The word ‘fibromyalgia’ just refers to a symptom - it means pain in the muscles. It occurs very commonly with chronic fatigue syndrome [ME/CFS] because I suspect the underlying causes are similar.

How Energy is Produced in Cells

All cells require energy in order to work. There are two ways that they can get their energy.

Energy Production Using Oxygen. Normally, energy is supplied to cells by mitochondria (little organelles within cells) which supply energy in the form of Adenosine Triphosphate (ATP) via a process called Oxidative Phosphorylation. This process requires oxygen, is extremely efficient, and is the way in which the vast majority of energy is produced the vast majority of the time. You might enjoy watching a very interesting presentation on oxidative phosphorylation (which starts with NADH and Ubiquinol CoQ-10) - published on the website of Purdue University, Indiana.

Energy Production Using Sugar. The second way in which cells can get energy is through Glycolysis.  From an evolutionary point of view this is a very much more primitive way of supplying energy. It does not require oxygen, it just needs sugar. It is extremely inefficient and the result of glycolysis is the production of large amounts of lactic acid.

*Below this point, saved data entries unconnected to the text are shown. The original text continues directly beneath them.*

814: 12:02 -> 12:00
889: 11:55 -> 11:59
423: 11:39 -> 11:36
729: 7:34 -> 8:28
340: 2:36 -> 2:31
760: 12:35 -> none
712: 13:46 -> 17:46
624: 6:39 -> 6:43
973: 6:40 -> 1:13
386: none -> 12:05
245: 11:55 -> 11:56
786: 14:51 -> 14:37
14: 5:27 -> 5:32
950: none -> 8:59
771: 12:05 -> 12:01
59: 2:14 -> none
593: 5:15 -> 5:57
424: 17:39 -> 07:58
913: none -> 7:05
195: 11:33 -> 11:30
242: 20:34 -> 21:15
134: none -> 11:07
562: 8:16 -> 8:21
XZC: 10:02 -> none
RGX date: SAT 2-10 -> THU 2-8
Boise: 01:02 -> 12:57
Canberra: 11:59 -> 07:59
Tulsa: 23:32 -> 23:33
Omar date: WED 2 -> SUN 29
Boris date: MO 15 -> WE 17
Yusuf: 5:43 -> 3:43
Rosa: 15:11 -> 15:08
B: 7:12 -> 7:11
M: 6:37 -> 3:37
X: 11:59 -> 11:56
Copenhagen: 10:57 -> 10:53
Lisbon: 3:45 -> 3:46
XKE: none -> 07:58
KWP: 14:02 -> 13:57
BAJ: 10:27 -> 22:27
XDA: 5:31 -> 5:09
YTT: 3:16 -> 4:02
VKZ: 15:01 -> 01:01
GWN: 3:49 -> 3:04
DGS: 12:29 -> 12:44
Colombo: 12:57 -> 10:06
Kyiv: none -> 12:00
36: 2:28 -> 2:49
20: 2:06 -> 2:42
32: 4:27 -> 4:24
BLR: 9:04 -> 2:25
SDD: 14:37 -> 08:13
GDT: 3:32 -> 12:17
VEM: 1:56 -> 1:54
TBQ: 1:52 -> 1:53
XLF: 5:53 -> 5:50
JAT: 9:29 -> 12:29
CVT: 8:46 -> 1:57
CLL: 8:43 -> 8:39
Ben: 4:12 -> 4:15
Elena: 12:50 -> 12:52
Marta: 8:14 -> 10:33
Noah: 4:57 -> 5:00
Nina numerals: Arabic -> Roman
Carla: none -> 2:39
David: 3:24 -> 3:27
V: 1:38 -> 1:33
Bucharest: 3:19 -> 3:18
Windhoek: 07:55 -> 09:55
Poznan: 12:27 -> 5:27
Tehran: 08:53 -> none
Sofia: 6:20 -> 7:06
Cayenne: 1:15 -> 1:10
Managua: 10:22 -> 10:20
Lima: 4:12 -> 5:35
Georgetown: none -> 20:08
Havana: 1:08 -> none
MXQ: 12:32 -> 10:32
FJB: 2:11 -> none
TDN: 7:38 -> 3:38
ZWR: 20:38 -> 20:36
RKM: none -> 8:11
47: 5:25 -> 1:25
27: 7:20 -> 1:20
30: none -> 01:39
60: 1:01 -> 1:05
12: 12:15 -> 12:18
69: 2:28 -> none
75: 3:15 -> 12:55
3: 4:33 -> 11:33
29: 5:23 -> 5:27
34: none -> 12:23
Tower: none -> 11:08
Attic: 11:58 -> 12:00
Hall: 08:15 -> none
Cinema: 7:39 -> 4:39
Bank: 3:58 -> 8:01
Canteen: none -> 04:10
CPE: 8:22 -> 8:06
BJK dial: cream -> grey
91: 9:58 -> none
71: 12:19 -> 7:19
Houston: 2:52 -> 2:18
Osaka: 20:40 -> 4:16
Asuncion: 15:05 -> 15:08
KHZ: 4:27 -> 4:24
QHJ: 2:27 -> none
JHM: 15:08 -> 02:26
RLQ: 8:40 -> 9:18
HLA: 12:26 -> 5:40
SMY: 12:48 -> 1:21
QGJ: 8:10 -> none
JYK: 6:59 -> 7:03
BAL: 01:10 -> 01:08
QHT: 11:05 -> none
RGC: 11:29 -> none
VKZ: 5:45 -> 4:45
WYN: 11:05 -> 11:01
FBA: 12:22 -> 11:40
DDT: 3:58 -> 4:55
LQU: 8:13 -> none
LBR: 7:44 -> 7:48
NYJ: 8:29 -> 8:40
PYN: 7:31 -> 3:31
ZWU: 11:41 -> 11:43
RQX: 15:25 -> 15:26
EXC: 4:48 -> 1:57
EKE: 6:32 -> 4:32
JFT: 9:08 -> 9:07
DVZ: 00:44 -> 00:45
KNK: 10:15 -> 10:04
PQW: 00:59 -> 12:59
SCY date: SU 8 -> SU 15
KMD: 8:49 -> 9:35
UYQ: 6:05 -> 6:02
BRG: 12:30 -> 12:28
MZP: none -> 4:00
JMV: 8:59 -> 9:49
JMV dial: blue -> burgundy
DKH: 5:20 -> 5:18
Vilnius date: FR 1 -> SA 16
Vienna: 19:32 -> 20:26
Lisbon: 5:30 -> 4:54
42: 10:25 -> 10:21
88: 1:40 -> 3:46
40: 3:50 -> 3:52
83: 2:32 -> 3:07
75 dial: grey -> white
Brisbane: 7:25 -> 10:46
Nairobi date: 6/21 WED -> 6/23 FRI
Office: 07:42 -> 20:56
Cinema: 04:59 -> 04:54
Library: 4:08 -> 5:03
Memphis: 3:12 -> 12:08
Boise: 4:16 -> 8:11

All athletes recognize the moment when they switch from aerobic metabolism (requiring oxygen) via mitochondria to anaerobic metabolism (glycolysis) resulting in a build up of lactic acid. It is this build up of lactic acid that causes the pain, heaviness, feeling exhaustion, deadened muscles, and muscles will not work or go any faster sensation.

I am also interested in this idea because in horses there is a condition known as azoturia (tying up), which does not have an obvious human parallel. I suspect, however, that this parallel is fibromyalgia. This condition occurs in some susceptible horses when there is a huge build up of lactic acid in their muscles which causes extremely severe muscle damage, massive amounts of pain and distress and in severe acute cases the horse can die from it.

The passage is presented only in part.